# Work instruction
Nothing but the lines below between the line holding "Latarnia Morska w Ustce (391, 1951)" and the line holding "Towarzystwo Przyjaciół Ustki.", inclusive, should appear in the answer, each set down exactly.

# Supplied material
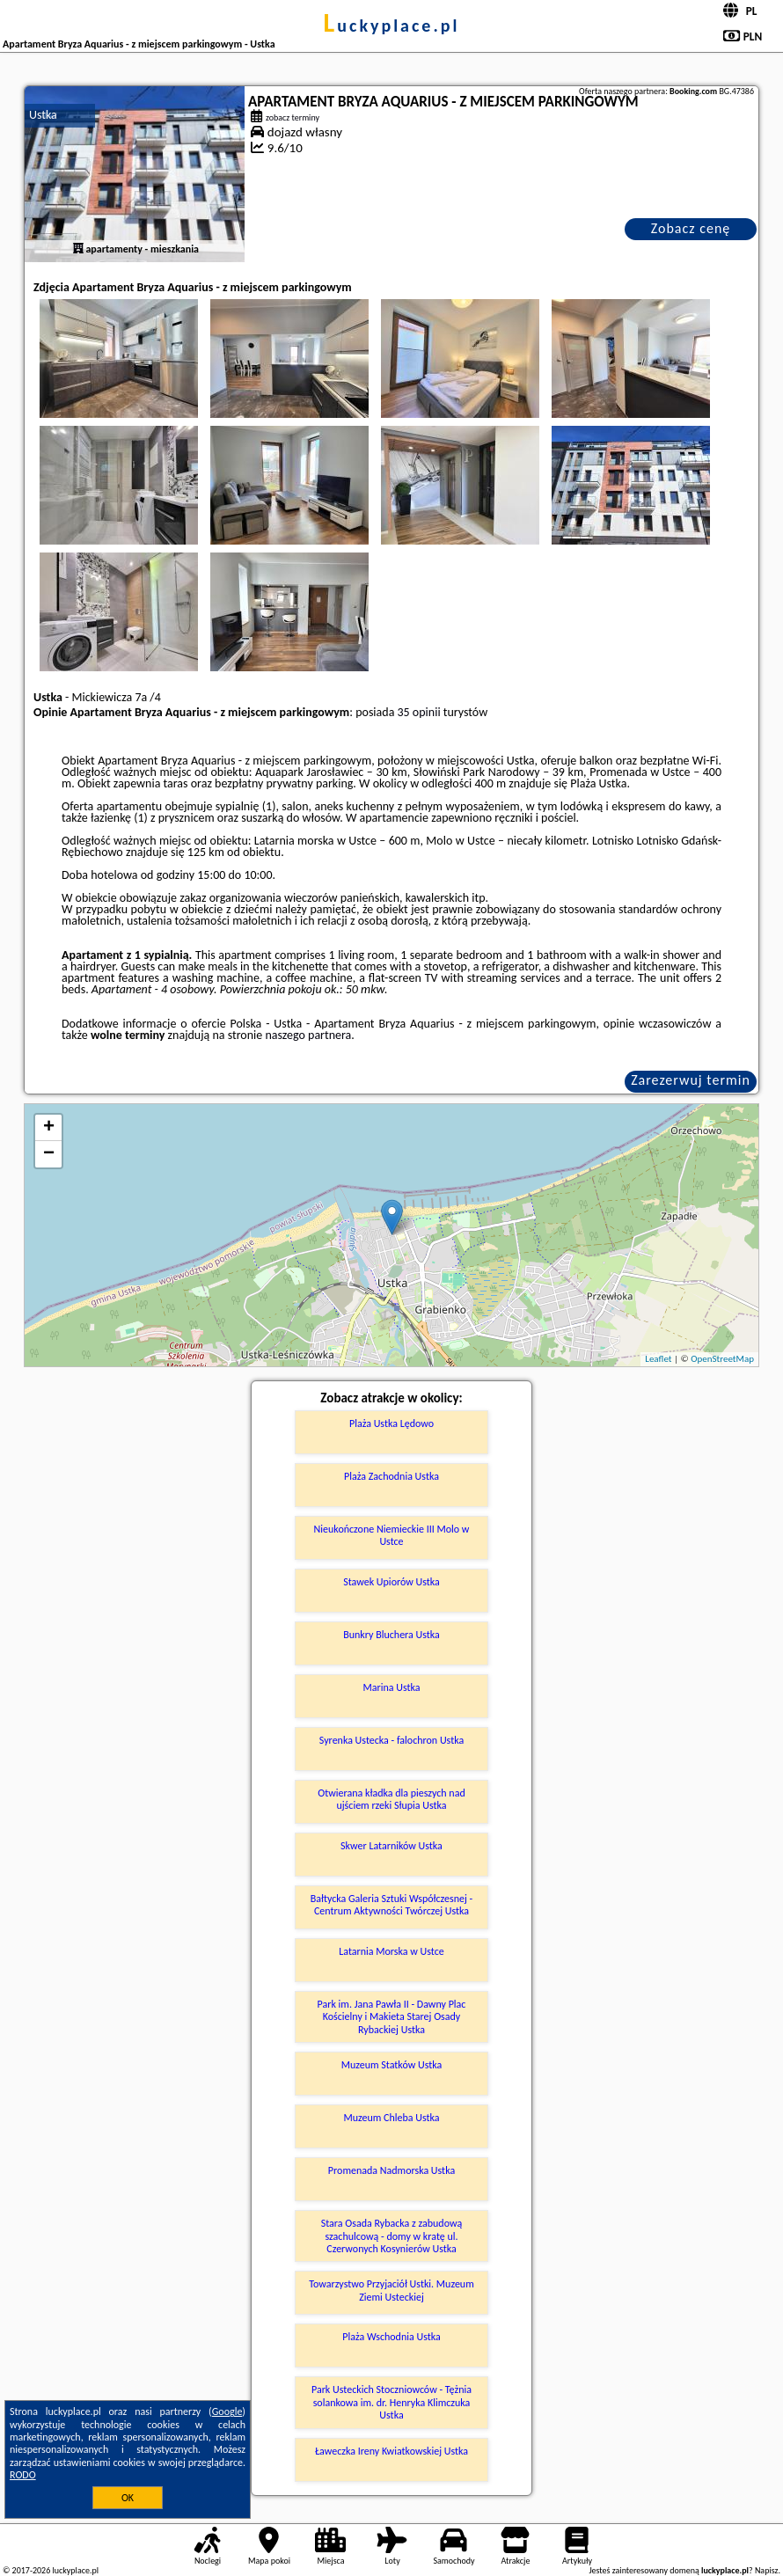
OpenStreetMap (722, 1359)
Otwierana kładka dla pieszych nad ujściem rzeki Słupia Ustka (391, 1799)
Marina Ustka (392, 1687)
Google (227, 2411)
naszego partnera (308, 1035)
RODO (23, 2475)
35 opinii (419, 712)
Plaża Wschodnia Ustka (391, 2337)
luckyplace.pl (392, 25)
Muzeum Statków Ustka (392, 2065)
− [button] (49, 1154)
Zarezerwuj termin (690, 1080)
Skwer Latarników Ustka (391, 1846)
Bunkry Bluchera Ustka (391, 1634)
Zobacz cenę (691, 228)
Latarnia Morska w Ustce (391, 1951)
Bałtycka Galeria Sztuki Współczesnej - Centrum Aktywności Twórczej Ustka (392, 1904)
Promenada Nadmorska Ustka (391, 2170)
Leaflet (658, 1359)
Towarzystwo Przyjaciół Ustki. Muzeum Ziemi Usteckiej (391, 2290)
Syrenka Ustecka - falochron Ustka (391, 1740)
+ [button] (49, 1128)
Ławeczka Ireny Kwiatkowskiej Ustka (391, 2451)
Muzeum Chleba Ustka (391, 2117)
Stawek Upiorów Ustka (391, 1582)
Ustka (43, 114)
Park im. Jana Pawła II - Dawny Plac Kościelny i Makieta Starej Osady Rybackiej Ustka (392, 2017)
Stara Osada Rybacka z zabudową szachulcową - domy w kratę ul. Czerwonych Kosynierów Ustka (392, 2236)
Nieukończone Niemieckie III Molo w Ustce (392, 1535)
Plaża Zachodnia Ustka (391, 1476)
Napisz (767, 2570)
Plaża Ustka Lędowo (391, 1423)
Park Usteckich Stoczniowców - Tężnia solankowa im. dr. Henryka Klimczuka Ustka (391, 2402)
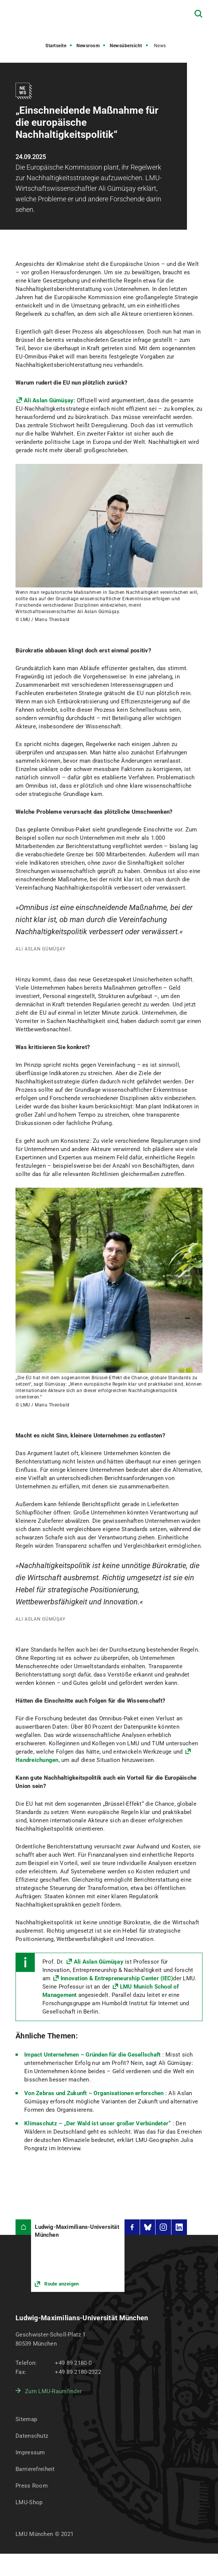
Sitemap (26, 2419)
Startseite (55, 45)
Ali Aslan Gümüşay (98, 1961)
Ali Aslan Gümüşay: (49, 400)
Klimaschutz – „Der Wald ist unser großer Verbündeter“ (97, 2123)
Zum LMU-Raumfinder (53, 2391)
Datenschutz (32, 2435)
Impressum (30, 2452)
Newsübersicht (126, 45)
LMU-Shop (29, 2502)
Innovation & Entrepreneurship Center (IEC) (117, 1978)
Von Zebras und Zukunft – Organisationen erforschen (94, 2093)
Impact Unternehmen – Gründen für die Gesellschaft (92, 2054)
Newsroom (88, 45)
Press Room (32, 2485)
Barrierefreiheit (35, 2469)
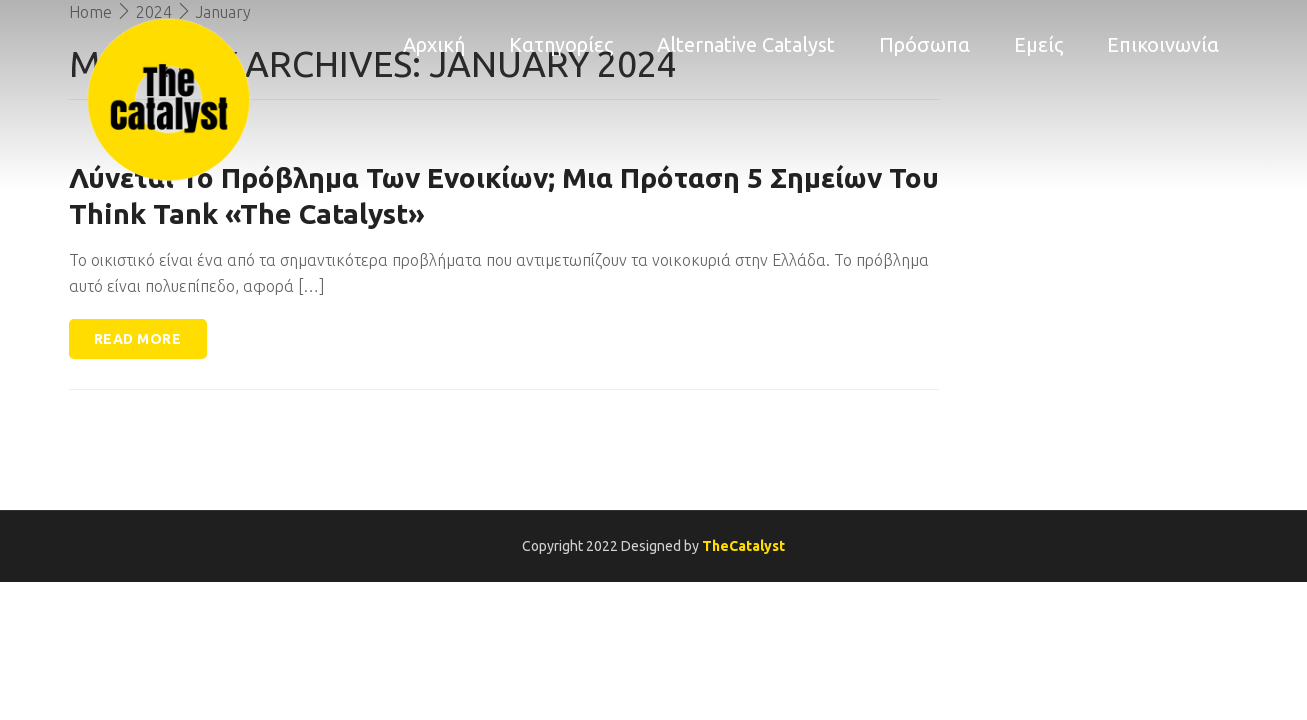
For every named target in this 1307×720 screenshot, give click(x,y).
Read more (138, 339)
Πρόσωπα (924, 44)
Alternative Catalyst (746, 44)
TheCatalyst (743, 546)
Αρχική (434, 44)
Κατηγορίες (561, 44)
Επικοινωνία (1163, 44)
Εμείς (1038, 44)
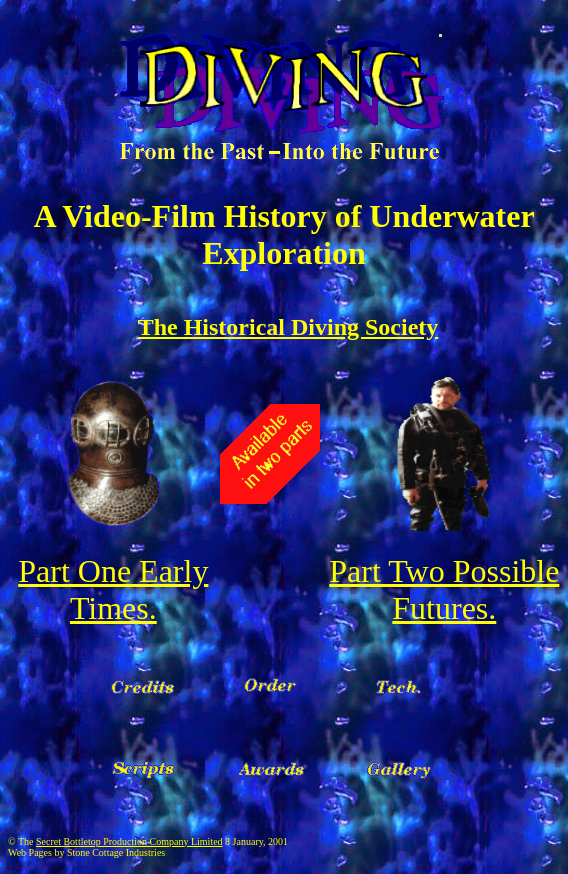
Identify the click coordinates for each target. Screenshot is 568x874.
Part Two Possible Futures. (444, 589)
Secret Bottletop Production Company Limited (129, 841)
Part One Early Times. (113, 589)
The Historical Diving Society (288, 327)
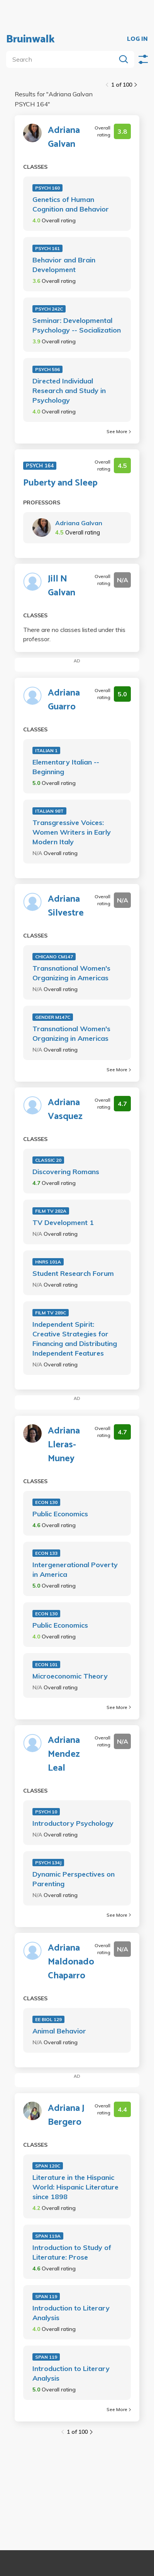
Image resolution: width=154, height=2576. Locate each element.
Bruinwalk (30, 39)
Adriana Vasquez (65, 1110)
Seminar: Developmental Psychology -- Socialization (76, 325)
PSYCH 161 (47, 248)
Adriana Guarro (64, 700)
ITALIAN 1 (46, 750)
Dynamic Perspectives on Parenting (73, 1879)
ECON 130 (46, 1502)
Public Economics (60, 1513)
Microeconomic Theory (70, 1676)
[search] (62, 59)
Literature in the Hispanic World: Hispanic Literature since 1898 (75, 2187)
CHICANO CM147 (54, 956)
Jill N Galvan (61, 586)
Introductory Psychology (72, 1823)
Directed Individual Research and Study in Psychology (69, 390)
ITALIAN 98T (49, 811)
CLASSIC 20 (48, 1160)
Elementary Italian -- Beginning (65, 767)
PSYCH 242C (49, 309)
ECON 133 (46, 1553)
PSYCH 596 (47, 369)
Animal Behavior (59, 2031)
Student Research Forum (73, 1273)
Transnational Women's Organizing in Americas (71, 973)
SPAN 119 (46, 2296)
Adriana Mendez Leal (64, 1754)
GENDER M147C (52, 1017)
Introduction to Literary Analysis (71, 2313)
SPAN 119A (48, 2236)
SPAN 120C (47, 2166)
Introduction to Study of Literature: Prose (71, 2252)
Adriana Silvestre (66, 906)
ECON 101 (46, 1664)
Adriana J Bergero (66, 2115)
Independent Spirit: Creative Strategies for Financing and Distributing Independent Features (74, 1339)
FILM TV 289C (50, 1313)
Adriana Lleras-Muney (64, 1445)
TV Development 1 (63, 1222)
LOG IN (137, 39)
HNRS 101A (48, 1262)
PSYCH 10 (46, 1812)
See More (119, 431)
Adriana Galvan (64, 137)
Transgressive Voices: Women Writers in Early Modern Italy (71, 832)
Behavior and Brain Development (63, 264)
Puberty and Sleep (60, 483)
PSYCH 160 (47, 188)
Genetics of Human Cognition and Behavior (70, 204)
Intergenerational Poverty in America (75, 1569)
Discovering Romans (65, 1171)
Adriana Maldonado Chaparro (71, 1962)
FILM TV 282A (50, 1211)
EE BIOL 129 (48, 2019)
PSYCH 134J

# Solution
Latarnia Morska w Ustce (391, 1951)
Bałtycka Galeria Sztuki Współczesnej - Centrum Aktywności Twórczej Ustka (392, 1904)
Promenada Nadmorska Ustka (391, 2170)
Leaflet (658, 1359)
Towarzystwo Przyjaciół Ustki. Muzeum Ziemi Usteckiej (391, 2290)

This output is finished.